Recorded data:
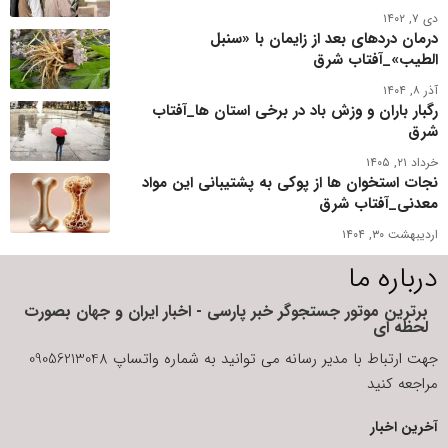
دی ۷, ۱۴۰۲
درمان دردهای بعد از زایمان با «سنبل
الطیب»_آفتاب شرق
آذر ۸, ۱۴۰۴
رگبار باران و وزش باد در برخی استان ها_آفتاب
شرق
خرداد ۲۱, ۱۴۰۵
نجات استخوان ها از پوکی به پشتیبانی این مواد
معدنی_آفتاب شرق
اردیبهشت ۳۰, ۱۴۰۴
درباره ما
برترین موتور جستجوگر خبر پارسی - اخبار ایران و جهان بصورت
لحظه ای
جهت ارتباط با مدیر رسانه می توانید به شماره واتساپ 09056213048
مراجعه کنید
آخرین اخبار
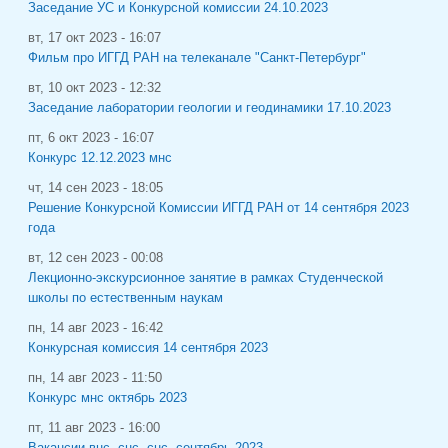
Заседание УС и Конкурсной комиссии 24.10.2023
вт, 17 окт 2023 - 16:07
Фильм про ИГГД РАН на телеканале "Санкт-Петербург"
вт, 10 окт 2023 - 12:32
Заседание лаборатории геологии и геодинамики 17.10.2023
пт, 6 окт 2023 - 16:07
Конкурс 12.12.2023 мнс
чт, 14 сен 2023 - 18:05
Решение Конкурсной Комиссии ИГГД РАН от 14 сентября 2023
года
вт, 12 сен 2023 - 00:08
Лекционно-экскурсионное занятие в рамках Студенческой
школы по естественным наукам
пн, 14 авг 2023 - 16:42
Конкурсная комиссия 14 сентября 2023
пн, 14 авг 2023 - 11:50
Конкурс мнс октябрь 2023
пт, 11 авг 2023 - 16:00
Вакансии внс, снс, снс, сентябрь 2023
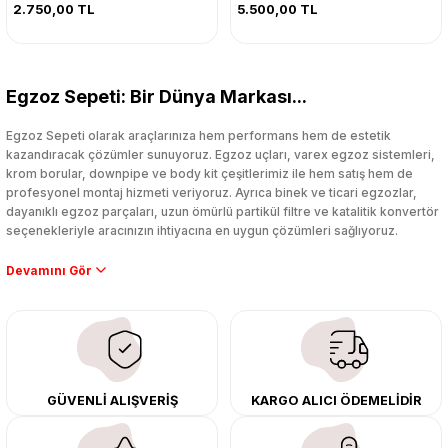
2.750,00 TL
5.500,00 TL
Egzoz Sepeti: Bir Dünya Markası...
Egzoz Sepeti olarak araçlarınıza hem performans hem de estetik
kazandıracak çözümler sunuyoruz. Egzoz uçları, varex egzoz sistemleri,
krom borular, downpipe ve body kit çeşitlerimiz ile hem satış hem de
profesyonel montaj hizmeti veriyoruz. Ayrıca binek ve ticari egzozlar,
dayanıklı egzoz parçaları, uzun ömürlü partikül filtre ve katalitik konvertör
seçenekleriyle aracınızın ihtiyacına en uygun çözümleri sağlıyoruz.
Performans artışı isteyen sürücüler için özel performans egzozları ve
downpipe sistemlerimiz, ağır iş koşulları için ise dayanıklı ağır vasıta
egzoz ve iş makinası egzozları sunuyoruz. Eski parçalarınızı uygun fiyatlı
çıkma orijinal ürünler ile yenileyebilir, body kit uygulamalarıyla aracınızın
tasarımını ve aerodinamisini üst seviyeye taşıyabilirsiniz.
Tüm ürünlerimiz orijinal, dayanıklı ve uzun ömürlüdür. İstanbul’daki montaj
GÜVENLİ ALIŞVERİŞ
KARGO ALICI ÖDEMELİDİR
merkezimizde profesyonel montaj yapıyor, Türkiye’nin her yerine güvenli
kargo ile teslimat gerçekleştiriyoruz. Aracınıza değer katmak için doğru
adres: Egzoz Sepeti.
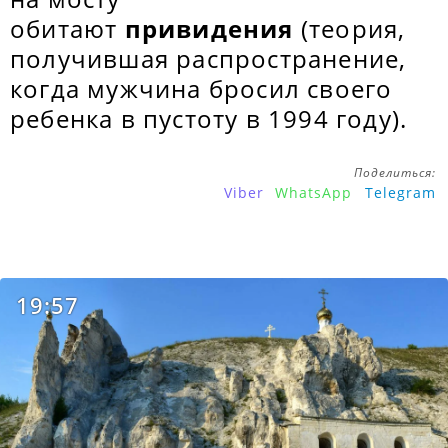
обитают
привидения
(теория,
получившая распространение,
когда мужчина бросил своего
ребенка в пустоту в 1994 году).
Поделиться:
Viber
WhatsApp
Telegram
19:57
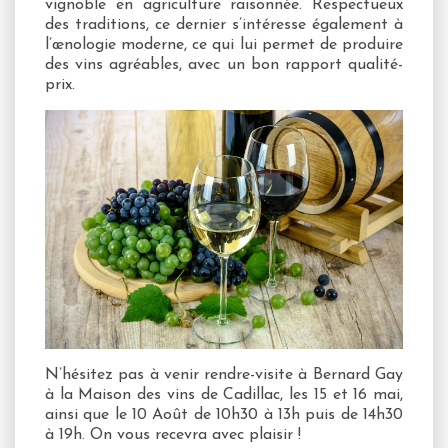
vignoble en agriculture raisonnée. Respectueux
des traditions, ce dernier s’intéresse également à
l’œnologie moderne, ce qui lui permet de produire
des vins agréables, avec un bon rapport qualité-
prix.
N’hésitez pas à venir rendre-visite à Bernard Gay
à la Maison des vins de Cadillac, les 15 et 16 mai,
ainsi que le 10 Août de 10h30 à 13h puis de 14h30
à 19h. On vous recevra avec plaisir !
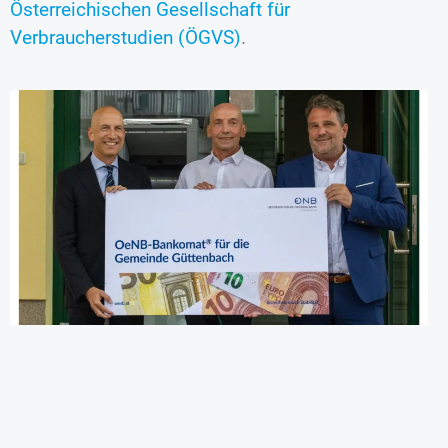
Österreichischen Gesellschaft für
Verbraucherstudien (ÖGVS)
.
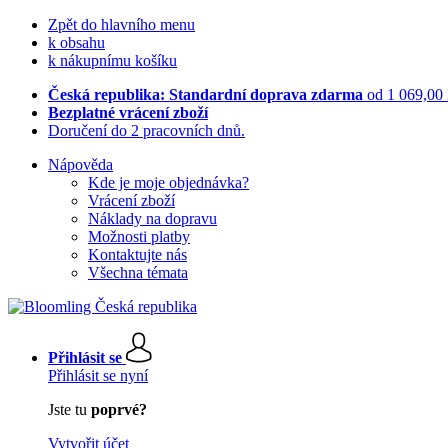
Zpět do hlavního menu
k obsahu
k nákupnímu košíku
Česká republika: Standardní doprava zdarma
od 1 069,00
Bezplatné vrácení zboží
Doručení do 2 pracovních dnů.
Nápověda
Kde je moje objednávka?
Vrácení zboží
Náklady na dopravu
Možnosti platby
Kontaktujte nás
Všechna témata
Přihlásit se
Přihlásit se nyní
Jste tu
poprvé?
Vytvořit účet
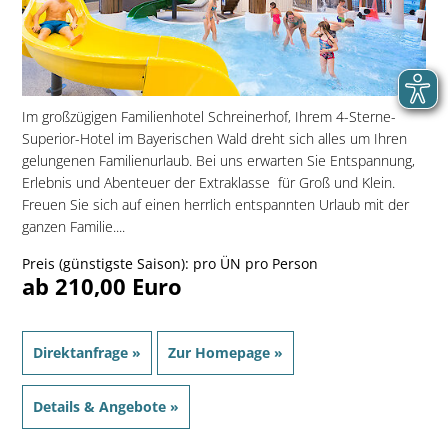
Im großzügigen Familienhotel Schreinerhof, Ihrem 4-Sterne-
Superior-Hotel im Bayerischen Wald dreht sich alles um Ihren
gelungenen Familienurlaub. Bei uns erwarten Sie Entspannung,
Erlebnis und Abenteuer der Extraklasse  für Groß und Klein.
Freuen Sie sich auf einen herrlich entspannten Urlaub mit der
ganzen Familie....
Preis (günstigste Saison): pro ÜN pro Person
ab 210,00 Euro
Direktanfrage »
Zur Homepage »
Details & Angebote »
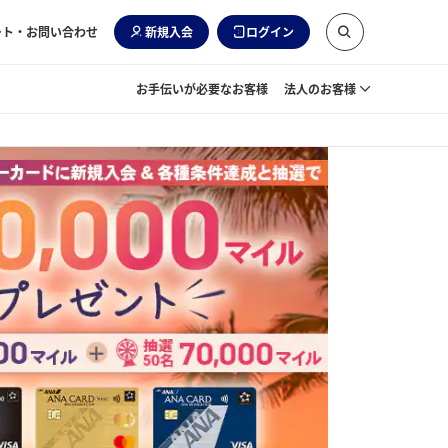
ート・お問い合わせ
新規入会
ログイン
お手伝いが必要なお客様
法人のお客様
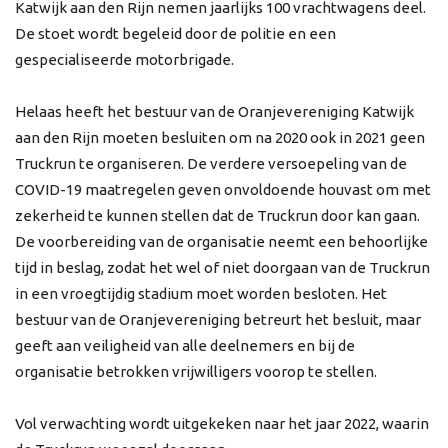
Katwijk aan den Rijn nemen jaarlijks 100 vrachtwagens deel.
De stoet wordt begeleid door de politie en een
gespecialiseerde motorbrigade.
Helaas heeft het bestuur van de Oranjevereniging Katwijk
aan den Rijn moeten besluiten om na 2020 ook in 2021 geen
Truckrun te organiseren. De verdere versoepeling van de
COVID-19 maatregelen geven onvoldoende houvast om met
zekerheid te kunnen stellen dat de Truckrun door kan gaan.
De voorbereiding van de organisatie neemt een behoorlijke
tijd in beslag, zodat het wel of niet doorgaan van de Truckrun
in een vroegtijdig stadium moet worden besloten. Het
bestuur van de Oranjevereniging betreurt het besluit, maar
geeft aan veiligheid van alle deelnemers en bij de
organisatie betrokken vrijwilligers voorop te stellen.
Vol verwachting wordt uitgekeken naar het jaar 2022, waarin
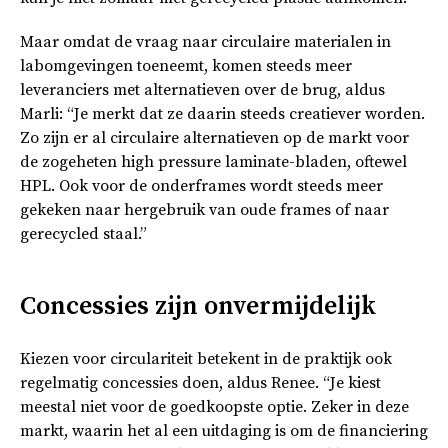
Maar omdat de vraag naar circulaire materialen in
labomgevingen toeneemt, komen steeds meer
leveranciers met alternatieven over de brug, aldus
Marli: “Je merkt dat ze daarin steeds creatiever worden.
Zo zijn er al circulaire alternatieven op de markt voor
de zogeheten high pressure laminate-bladen, oftewel
HPL. Ook voor de onderframes wordt steeds meer
gekeken naar hergebruik van oude frames of naar
gerecycled staal.”
Concessies zijn onvermijdelijk
Kiezen voor circulariteit betekent in de praktijk ook
regelmatig concessies doen, aldus Renee. “Je kiest
meestal niet voor de goedkoopste optie. Zeker in deze
markt, waarin het al een uitdaging is om de financiering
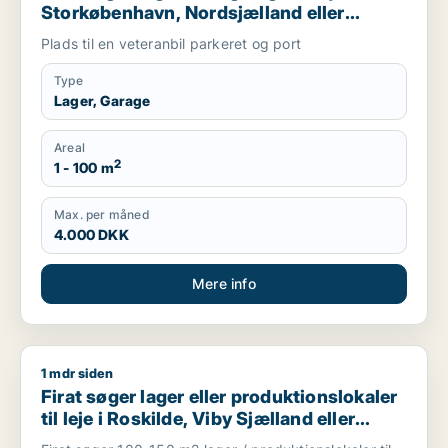
Storkøbenhavn, Nordsjælland eller
Region Sjælland
Plads til en veteranbil parkeret og port
Type
Lager, Garage
Areal
2
1 - 100 m
Max. per måned
4.000 DKK
Mere info
1 mdr siden
Firat søger lager eller produktionslokaler til leje i Roskilde, V
Firat søger lager eller produktionslokaler
til leje i Roskilde, Viby Sjælland eller
Borup m.fl.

- [PROBLEM REQUIREMENTS]: Only one stretch of the entries above is wanted: the lines from the one containing "Egzoz Sepeti: Bir Dünya Markası..." through the one containing "Tüm ürünlerimiz orijinal, dayanıklı". Please reproduce it exactly.

- [EXERCISE SOLUTION]:
Egzoz Sepeti: Bir Dünya Markası...
Egzoz Sepeti olarak araçlarınıza hem performans hem de estetik
kazandıracak çözümler sunuyoruz. Egzoz uçları, varex egzoz sistemleri,
krom borular, downpipe ve body kit çeşitlerimiz ile hem satış hem de
profesyonel montaj hizmeti veriyoruz. Ayrıca binek ve ticari egzozlar,
dayanıklı egzoz parçaları, uzun ömürlü partikül filtre ve katalitik konvertör
seçenekleriyle aracınızın ihtiyacına en uygun çözümleri sağlıyoruz.
Performans artışı isteyen sürücüler için özel performans egzozları ve
downpipe sistemlerimiz, ağır iş koşulları için ise dayanıklı ağır vasıta
egzoz ve iş makinası egzozları sunuyoruz. Eski parçalarınızı uygun fiyatlı
çıkma orijinal ürünler ile yenileyebilir, body kit uygulamalarıyla aracınızın
tasarımını ve aerodinamisini üst seviyeye taşıyabilirsiniz.
Tüm ürünlerimiz orijinal, dayanıklı ve uzun ömürlüdür. İstanbul’daki montaj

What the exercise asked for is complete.